Motherhood is complex. It only makes sense that Mother’s Day brings up a lot of complicated thoughts and emotions for people—joy, sadness, anger, confusion. This complexity doesn’t mean it’s not worth acknowledging. It’s just important to embrace a Mother’s Day message that honors a variety of experiences and is sensitive to how this day impacts people differently.
In the context of our unique community, most people will never fully understand what it's like to care for a child with chronic or life-threatening illness. Some of us struggle with isolation, exhaustion, and anticipatory grief. Others still have lost a child. With billions of people in the world, Mother’s Day is endlessly nuanced and often very painful.
Words are powerful, so this year, why not put a little thought into how, when, why, and whether you wish someone a happy Mother’s Day.
We don’t know what everyone has been through— there’s no way we could, so sometimes, less is more. For example, “I’m thinking of you today,” if you’re reaching out individually, or if you’re talking to a wider audience, “Sending love to all kinds of mothers.” It’s not so much that you have to list every type of mother (doing so may even seem a little ingenious), but you should try to hold space for them.
Be kind, curious, and empathetic. In general, it’s important to be aware that the experience of being a parent/being parented is not cookie cutter. Stay curious about how other people walk through life. It doesn’t mean you should pry or try to gain access to their story, just practice empathy before you speak. Also, be open to learning from other types of mothers, whether that means reading an article, listening to a podcast, or following someone on social media.

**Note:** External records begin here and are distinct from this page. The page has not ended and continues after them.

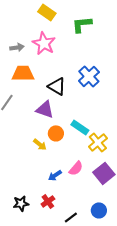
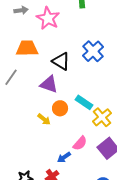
gray arrow: (17, 47) -> (21, 10), moved
blue arrow: (55, 175) -> (64, 157), moved

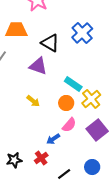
orange circle: (60, 108) -> (66, 103), moved

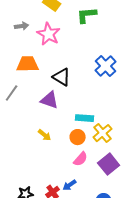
blue cross: (82, 33) -> (106, 66), moved
cyan rectangle: (73, 84) -> (85, 118), turned -30
blue arrow: (53, 139) -> (70, 185), moved

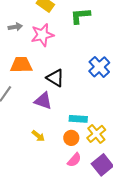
pink star: (49, 34) -> (42, 35), turned 30

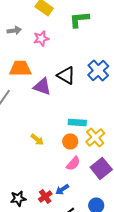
pink star: (42, 35) -> (41, 38), size x0.7
black triangle: (55, 78) -> (66, 75), moved
purple triangle: (43, 101) -> (42, 86), moved

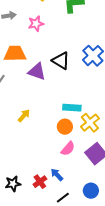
yellow arrow: (37, 139) -> (24, 116), moved, turned -88
blue arrow: (62, 189) -> (57, 175), turned 80

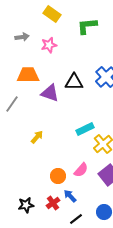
black triangle: (61, 61) -> (74, 82), turned -30
cyan rectangle: (72, 108) -> (85, 129), turned -30
orange circle: (65, 127) -> (58, 176), moved

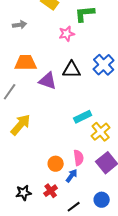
pink star: (49, 45) -> (67, 34), moved
yellow arrow: (37, 137) -> (21, 125), moved, size x1.6
pink semicircle: (81, 170) -> (79, 158), turned -49
blue arrow: (70, 196) -> (72, 176), moved, turned 80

Weigh your words and tailor your messaging. As previously mentioned, Mother’s Day is complex, but complexity can be beautiful. When you recognize the power of words, you can take responsibility for how you relate to and connect with others. In some cases, that might mean you choose to say nothing at all. Also, if someone tells you that your words hurt, believe them, and do your own work to understand why.
For most people, recognizing Mother’s Day is more complicated than bringing home a bouquet of flowers, sending a letter in the mail, or posting multiple paragraphs on social media about your experiences as a parent or as a child. For whoever needs to hear this—There is no wrong way to feel about Mother’s Day. For everyone else, be mindful of all the positive and negative emotions that might arise this year for the people you love.